Data-driven decision making is a smart strategy for companies that want to base their initiatives, growth moves, and product and service directions on facts rather than on intuition and guesswork. Today’s data-rich business environments provide ample information for them to do so. Yet, the quality of data is just as important as the quantity. That’s why data must be transformed from its raw state into a usable form.
Such data transformation increases the efficiency and effectiveness of data analytics, leading to better decisions, such as whether to use omnichannel customer care, where to open a new location or what product lines to develop. Before performing data transformation, data analysts determine the best structure for the data, depending on its intended use.
Here we examine the benefits and challenges of data transformation, data transformation types, methods, and rules, and the process used to perform data transformation. Read on to learn about the transformation process that will help you make more of one of today’s most critical assets: data.
Data Transformation Benefits
Data transformation creates the conditions for a company to get more from its data collection and analysis. For example, transformed data is easier to access and better organized because it has been moved to a secure, convenient location. Also, bad data can lead to bad decisions, while “clean” data provides a properly formatted and validated starting point from which to analyze information.
All these benefits lead to better decisions, which lead to less waste, better customer care, more revenue, and a competitive edge.
Data Transformation Challenges
Data transformation also entails some challenges. It can use up a significant amount of company funds and resources, especially because data meant to be used for different purposes may need to be transformed more than once. Expenses include licensing, computing equipment, and hiring properly trained personnel, as well as computing power that may be required for other operations.
Also, data can become less usable through errors in the transformation process. These errors are especially common when those performing the data transformation are less experienced or have less familiarity with the specific subject matter involved (such as financial data).
Data Transformation Types, Methods, and Rules
Data transformation can be one of two types: batch data transformation or interactive data transformation. The first involves developers writing code that includes transformation rules and running it on large amounts of data. A subset of this type is “micro-batch,” which is used when data must be transformed with low latency.
Interactive data transformation includes an interface that enables users to interact with large datasets through a visual interface. They can simply view the data, or they can change it using a simple interface to select and alter specific data elements. This type of data transformation uses a less linear approach and requires less training on the part of users.
Data analysts have several methods for transforming data, as follows:
Scripting. This method uses Python or SQL to write the code that extracts and transforms data. While this method allows analysts to customize their approach, it can also take longer and result in more errors. Additionally, codes must be rewritten each time the process is needed.

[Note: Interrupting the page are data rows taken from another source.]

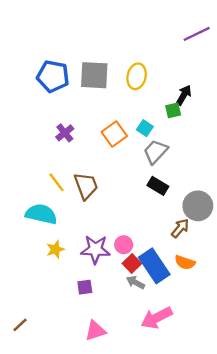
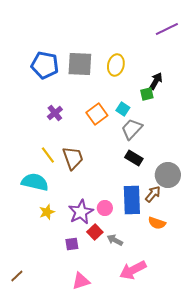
purple star: (95, 249) -> (81, 212), turned -30
red square: (132, 264) -> (95, 232), moved
blue rectangle: (154, 266) -> (132, 200), moved, turned 32

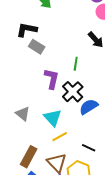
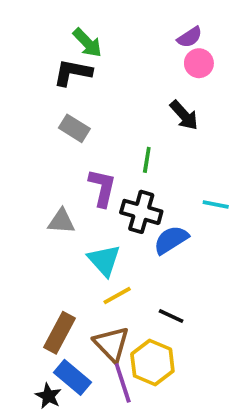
black L-shape: (27, 30) -> (73, 72), moved
black cross: (73, 92) -> (141, 212), turned -30
gray triangle: (23, 114) -> (61, 221), moved, turned -35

On-premise ETL tools. Hosted on company servers, these tools automate the data transformation process. These tools are cost-effective and have the added benefit of generating visual representations of data flow and incorporating additional features and the ability to scale for larger projects.

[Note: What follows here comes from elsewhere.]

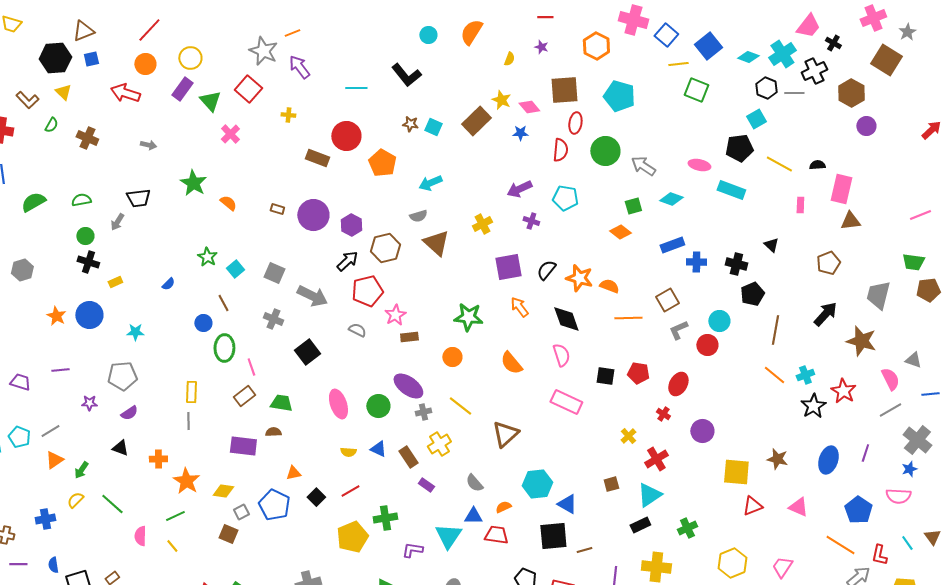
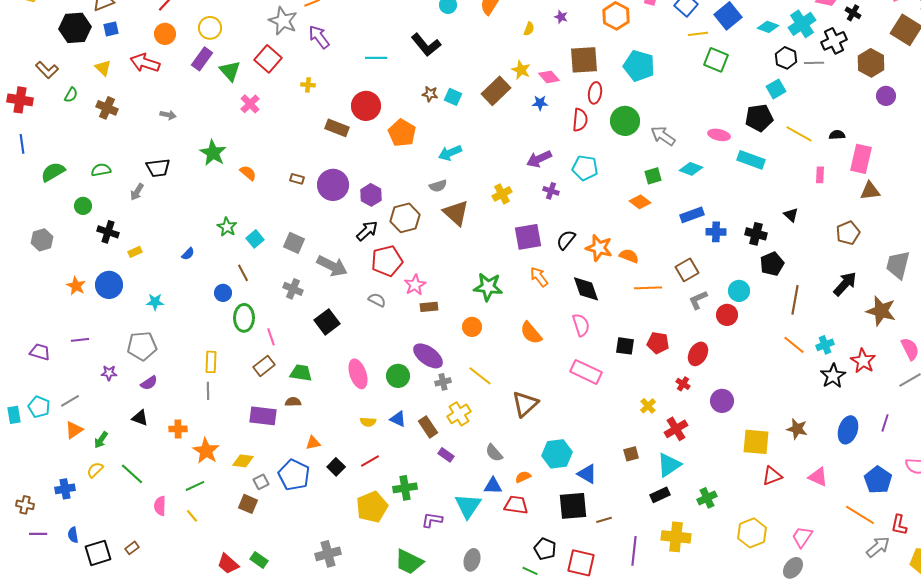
yellow triangle: (63, 92) -> (103, 68), moved
green circle: (85, 236) -> (83, 206), moved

Cloud-based ETL tools. Like on-premise ETL tools, cloud-based ETL tools automate the data transformation process. However, they are hosted in a cloud environment and allow analysts to collect data from cloud sources and load it into a data warehouse.
Data transformation rules are instructions that specify certain alterations to be performed to convert the structure and semantics of data from one source to another. Semantic principles provide definitions of data elements, such as what characterizes a complete transaction. Reshape rules define how to bring data elements from one source to another. And taxonomy rules associate data source values with values of the target data.

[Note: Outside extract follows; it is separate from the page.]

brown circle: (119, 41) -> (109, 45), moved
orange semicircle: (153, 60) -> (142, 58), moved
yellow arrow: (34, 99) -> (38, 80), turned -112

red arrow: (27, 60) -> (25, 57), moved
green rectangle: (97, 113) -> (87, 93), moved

Data Transformation Process
The data transformation process includes 3 major steps: extract, load, and transform, also known as ETL. Here are the specific steps involved:
Data discovery. Analysts identify data by using data profiling tools and decide the next steps they’ll need to take to get the data into a format they determine.
Data mapping. Analysts define how individual data fields are modified, mapped, filtered, joined, and aggregated. This step may involve narrowing down data to make it more manageable, such as eliminating particular fields, columns, or records that aren’t needed.
Data extraction. In this step, analysts extract the data from its original source, such as databases, or customer log files from web applications.
Data encryption. In many fields in which privacy is an issue, personal data must be encrypted.
Code generation and execution. In this step, analysts use data transformation platforms or tools to generate codes to complete the transformation.
Review. Finally, analysts check for proper formatting.
In addition to these standard steps, analysts might also implement customized operations such as filtering the data by certain columns, adding more information, removing duplicate data, or joining sets of data together. Upon completion of this process, analysts send the transformed data to its target destination, such as a data warehouse or database.
Bad Data Prevents Good Decisions
With many complex systems involved in today’s business environments, data produced on one may not be usable on another. Data transformation solves this problem by converting data to be used in the target system. This process is necessary for companies that want to make the best use of the massive amounts of data generated by numerous sources.
Without data transformation, companies would be stuck with data that includes:
- Bugs, errors, and duplicate information
- Incorrect or null values or sensitive data
- Unmapped data
- Unaggregated raw data
Having data in this condition leaves a valuable resource of information untapped and opportunities for company success unexplored.